■ RECORD EXCERPTS ■

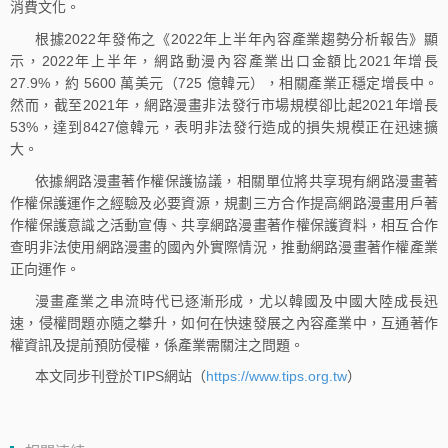
消費文化。
根據2022年發佈之《2022年上半年內容產業趨勢分析報告》顯
示，2022年上半年，網路動漫內容產業出口金額比2021年增長
27.9%，約 5600 萬美元（725 億韓元），相關產業正穩定增長中。
然而，截至2021年，網路漫畫非法發行市場規模卻比起2021年增長
53%，達到8427億韓元，表明非法發行造成的損失規模正在迅速擴
大。
依據網路漫畫著作權保護協議，相關單位將共享現有網路漫畫著
作權保護運作之經驗及必要資源，規劃三方合作提高網路漫畫用戶著
作權保護意識之活動宣傳、共享網路漫畫著作權保護資料，相互合作
查明非法使用網路漫畫的國內外實際情況，推動網路漫畫著作權產業
正向運作。
漫畫產業之串流時代已逐漸形成，尤以韓國及中國大陸成長迅
速，侵權問題亦隨之攀升，如何在快速發展之內容產業中，互通著作
權資訊及提前預防侵權，係產業需關注之問題。
本文同步刊登於TIPS網站（
https://www.tips.org.tw
）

■ WORK ORDER ■
Starting at the line that contains "權資訊及提前預防侵權，係產業需關注之問題。", copy each line through the last line of the listing, and copy nothing else.

■ REPLY TO THE TASK ■
權資訊及提前預防侵權，係產業需關注之問題。
本文同步刊登於TIPS網站（
https://www.tips.org.tw
）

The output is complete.